The story of the Hekne sisters is developed further at the start of each volume. In the first, we learn of their birth and growing up, in the second there is the story of their involvement with the Scottish invasion of Norway and the tragedy it leads to, and in the third, the terrible night on which the sisters are accused of witchcraft. We finally learn of their deaths and burials, and the fate of the huge twin church bells which their father had cast in their memory from the silver they have earned in their lifetimes. And inseparable from the sisters themselves is what comes to be known as the Hekne Weave, a giant tapestry that took them fifteen years to finish, and which depicts ‘the night of the scourge’, known in Norse mythology as Ragnarok, during which the world comes to an end. This gives rise to the suggestion that they could see into the future. In each novel’s present tense, the weave comes to obsess Pastor Kai Schweigaard, the only character to appear in each volume. In his early twenties in The Bell in the Lake he falls in love with young Astrid Hekne, and the two of them would probably have married if a young German architect had not come to the village and fallen in love with Astrid before dying far away, leaving Astrid to give birth alone to twin boys. In the second volume, Kai is in his forties.

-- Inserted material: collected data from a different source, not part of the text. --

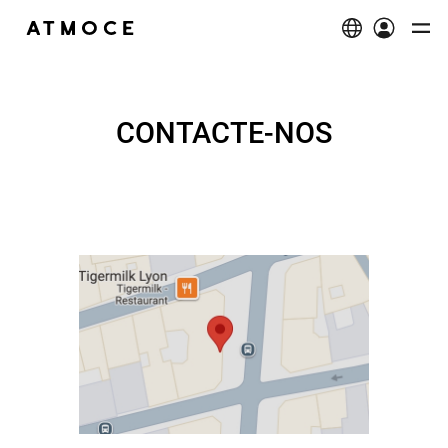
Produtos
Proprietário
CONTACTE-NOS
Visão geral
Instalador
Encontrar Soluções
Visão geral
Suporte
Microinversor 2 em 1
Microinversor
Documentação
Apoio Ao Proprietário
Explorar
Configurador de Sistemas
Suporte Do Instalador
Encontrar um Distribuidor
Sobre nós
Torne-se Nosso Parceiro
Estudo De Caso
Notícias
Combinador
Bateria M-ELV & backup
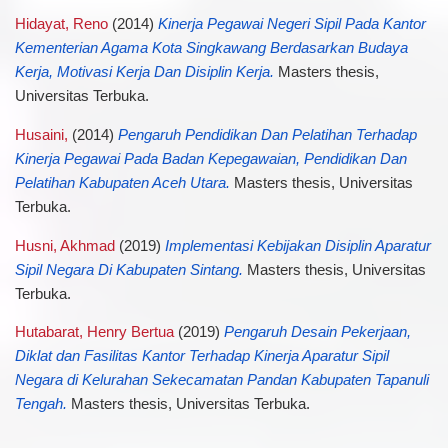
Hidayat, Reno
(2014)
Kinerja Pegawai Negeri Sipil Pada Kantor
Kementerian Agama Kota Singkawang Berdasarkan Budaya
Kerja, Motivasi Kerja Dan Disiplin Kerja.
Masters thesis,
Universitas Terbuka.
Husaini,
(2014)
Pengaruh Pendidikan Dan Pelatihan Terhadap
Kinerja Pegawai Pada Badan Kepegawaian, Pendidikan Dan
Pelatihan Kabupaten Aceh Utara.
Masters thesis, Universitas
Terbuka.
Husni, Akhmad
(2019)
Implementasi Kebijakan Disiplin Aparatur
Sipil Negara Di Kabupaten Sintang.
Masters thesis, Universitas
Terbuka.
Hutabarat, Henry Bertua
(2019)
Pengaruh Desain Pekerjaan,
Diklat dan Fasilitas Kantor Terhadap Kinerja Aparatur Sipil
Negara di Kelurahan Sekecamatan Pandan Kabupaten Tapanuli
Tengah.
Masters thesis, Universitas Terbuka.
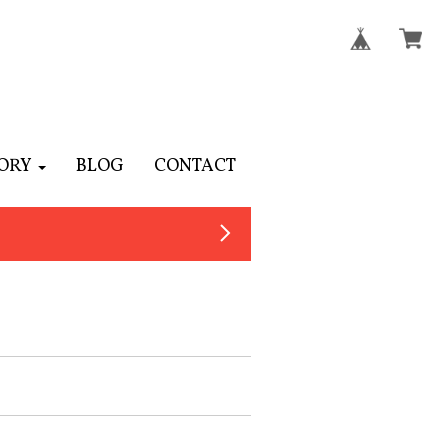
ORY
BLOG
CONTACT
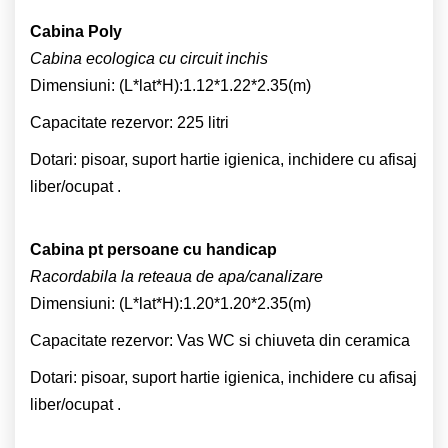
Cabina Poly
Cabina ecologica cu circuit inchis
Dimensiuni: (L*lat*H):1.12*1.22*2.35(m)
Capacitate rezervor: 225 litri
Dotari: pisoar, suport hartie igienica, inchidere cu afisaj
liber/ocupat .
Cabina pt persoane cu handicap
Racordabila la reteaua de apa/canalizare
Dimensiuni: (L*lat*H):1.20*1.20*2.35(m)
Capacitate rezervor: Vas WC si chiuveta din ceramica
Dotari: pisoar, suport hartie igienica, inchidere cu afisaj
liber/ocupat .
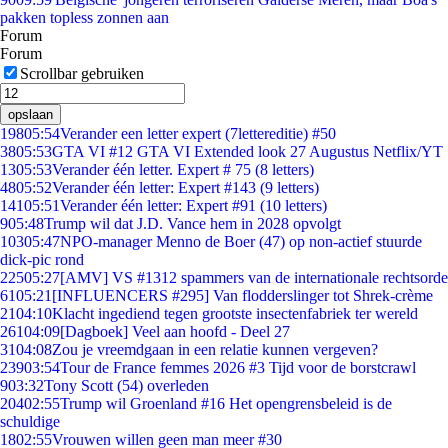
pakken topless zonnen aan
Forum
Forum
Scrollbar gebruiken
opslaan
198
05:54
Verander een letter expert (7lettereditie) #50
38
05:53
GTA VI #12 GTA VI Extended look 27 Augustus Netflix/YT
13
05:53
Verander één letter. Expert # 75 (8 letters)
48
05:52
Verander één letter: Expert #143 (9 letters)
141
05:51
Verander één letter: Expert #91 (10 letters)
9
05:48
Trump wil dat J.D. Vance hem in 2028 opvolgt
103
05:47
NPO-manager Menno de Boer (47) op non-actief stuurde
dick-pic rond
225
05:27
[AMV] VS #1312 spammers van de internationale rechtsorde
61
05:21
[INFLUENCERS #295] Van flodderslinger tot Shrek-crème
21
04:10
Klacht ingediend tegen grootste insectenfabriek ter wereld
261
04:09
[Dagboek] Veel aan hoofd - Deel 27
31
04:08
Zou je vreemdgaan in een relatie kunnen vergeven?
239
03:54
Tour de France femmes 2026 #3 Tijd voor de borstcrawl
9
03:32
Tony Scott (54) overleden
204
02:55
Trump wil Groenland #16 Het opengrensbeleid is de
schuldige
18
02:55
Vrouwen willen geen man meer #30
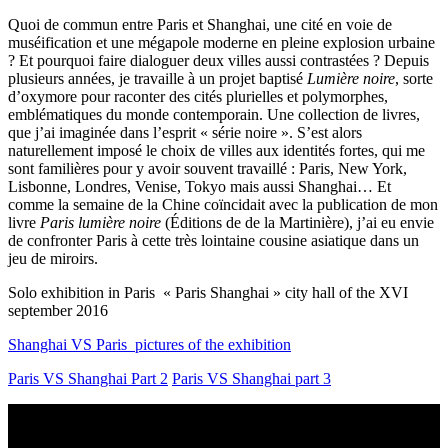
Quoi de commun entre Paris et Shanghai, une cité en voie de
muséification et une mégapole moderne en pleine explosion urbaine
? Et pourquoi faire dialoguer deux villes aussi contrastées ? Depuis
plusieurs années, je travaille à un projet baptisé
Lumière noire
, sorte
d’oxymore pour raconter des cités plurielles et polymorphes,
emblématiques du monde contemporain. Une collection de livres,
que j’ai imaginée dans l’esprit « série noire ». S’est alors
naturellement imposé le choix de villes aux identités fortes, qui me
sont familières pour y avoir souvent travaillé : Paris, New York,
Lisbonne, Londres, Venise, Tokyo mais aussi Shanghai… Et
comme la semaine de la Chine coïncidait avec la publication de mon
livre
Paris lumière noire
(Éditions de de la Martinière), j’ai eu envie
de confronter Paris à cette très lointaine cousine asiatique dans un
jeu de miroirs.
Solo exhibition in Paris « Paris Shanghai » city hall of the XVI
september 2016
Shanghai VS Paris pictures of the exhibition
Paris VS Shanghai Part 2
Paris VS Shanghai part 3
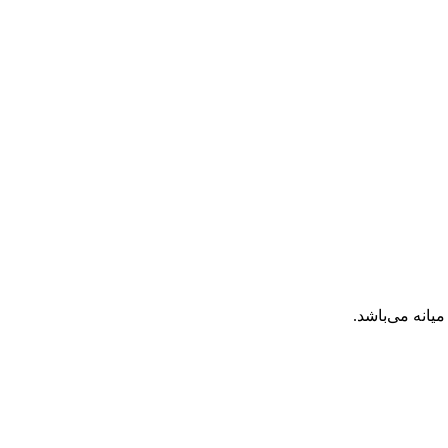
انه می‌باشد.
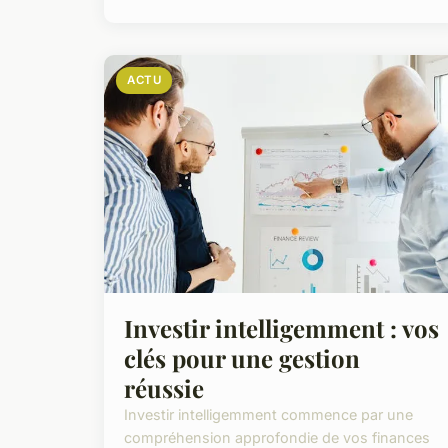
ACTU
Investir intelligemment : vos
clés pour une gestion
réussie
Investir intelligemment commence par une
compréhension approfondie de vos finances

He has helped to raise and educate Jehans, one of Astrid’s twins, but has been told that the other twin had died at birth, a story he is very sceptical of. And in the third volume he is in his eighties, involved very much in educating Jehans’ daughter, called Astrid after her grandmother. It’s only here that he discovers the truth about the weave and the final resting place of the sisters.

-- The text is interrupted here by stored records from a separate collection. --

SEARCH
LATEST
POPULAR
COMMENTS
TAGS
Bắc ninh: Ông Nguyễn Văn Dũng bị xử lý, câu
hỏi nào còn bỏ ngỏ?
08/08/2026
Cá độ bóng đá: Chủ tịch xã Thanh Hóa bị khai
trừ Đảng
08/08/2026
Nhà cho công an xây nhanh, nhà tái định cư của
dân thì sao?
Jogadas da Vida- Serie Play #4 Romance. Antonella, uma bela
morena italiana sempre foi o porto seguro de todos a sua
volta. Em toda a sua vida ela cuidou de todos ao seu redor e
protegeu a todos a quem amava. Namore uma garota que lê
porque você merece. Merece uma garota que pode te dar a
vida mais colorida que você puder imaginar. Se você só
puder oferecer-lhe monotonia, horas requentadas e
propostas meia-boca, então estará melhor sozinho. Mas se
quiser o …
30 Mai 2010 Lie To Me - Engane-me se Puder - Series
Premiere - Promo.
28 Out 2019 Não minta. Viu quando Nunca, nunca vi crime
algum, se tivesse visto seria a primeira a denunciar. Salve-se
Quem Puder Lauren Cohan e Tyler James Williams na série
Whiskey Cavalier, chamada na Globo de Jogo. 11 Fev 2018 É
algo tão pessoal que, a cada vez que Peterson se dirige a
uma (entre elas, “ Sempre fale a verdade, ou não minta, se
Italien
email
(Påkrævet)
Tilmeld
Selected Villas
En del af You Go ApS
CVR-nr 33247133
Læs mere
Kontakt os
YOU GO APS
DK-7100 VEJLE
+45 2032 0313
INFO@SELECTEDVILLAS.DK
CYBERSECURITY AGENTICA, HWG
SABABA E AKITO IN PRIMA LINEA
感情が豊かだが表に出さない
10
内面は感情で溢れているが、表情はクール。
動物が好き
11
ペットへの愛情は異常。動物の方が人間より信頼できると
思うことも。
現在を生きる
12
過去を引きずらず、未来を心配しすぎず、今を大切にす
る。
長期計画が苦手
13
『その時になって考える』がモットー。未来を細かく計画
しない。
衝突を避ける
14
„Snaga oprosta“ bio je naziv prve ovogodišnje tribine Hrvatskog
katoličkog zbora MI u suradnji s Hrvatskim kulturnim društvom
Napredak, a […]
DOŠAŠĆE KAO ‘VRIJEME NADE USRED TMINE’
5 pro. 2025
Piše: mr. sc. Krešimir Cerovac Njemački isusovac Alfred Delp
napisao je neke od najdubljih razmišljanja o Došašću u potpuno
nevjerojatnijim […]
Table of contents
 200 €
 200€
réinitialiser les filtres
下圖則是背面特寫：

The two Astrids have much in common, as Kai recognises: their brightness, their energy, their intelligence and their curiosity. Young Astrid in volume three questions the Pastor about what happens to the soul after death. She firmly believes that it never dies, but continues on in some other sphere. This is perhaps a clue to the way she seems to know things that only her grandmother could have known. The fact that she has a twin brother picks up on a recurring theme throughout the trilogy: the original Hekne sisters, the twin bells cast for them and given their names, and the twin boys born to the first Astrid, the second of whom, Victor, far from having died, has been raised in England. This also leads into the theme of separation: the Hekne sisters’ disastrous attempt to cut themselves free from each other, Victor’s disappearance and final recognition of his identity, Astrid’s brother’s long absences and estrangement from the family, and the separation of the bells themselves, one of which has been taken to Germany to hang in the old stave church which the young Schweigaard has (mistakenly as he later realises) sold to a museum in Dresden, and the other which now lies at the bottom of the lake. Many attempts have been made to find and raise this bell, but legend tells this can only be done by two ‘chain brothers’, born with no sister in between. This belief, which turns out to be true, is only one of the many ways in which old legends and stories, often harking back to pagan times, prove to have relevance in the present day. The Hekne weave has a strong connection with these, as Kai recognises when he finally discovers the place where, as an old villager has told him, the weave is ‘hidden in plain sight’.

One thing that really impressed me as I read backwards through the novels was the way Mytting had left clues for future developments without ever hammering them home. One example that struck me was the brief mention, in the first novel, of a Norwegian woman giving birth at the same time as Astrid, to a stillborn son, and her terror of going back to tell her husband. This could be called retrospective myth making: Book 1 shows what actually happens, but incompletely, and Book 2 shows what the next generation is told – in this case, Victor is told that his mother gave birth to him on board a ship from Norway to England, when in fact he has been privately adopted. Only at the end of the novel does he come to terms with his own origin. This illustrates one of Mytting’s most fascinating techniques – he is often deliberately elliptical, avoiding spelling things out, so the reader is left to work out what happens in the gaps. 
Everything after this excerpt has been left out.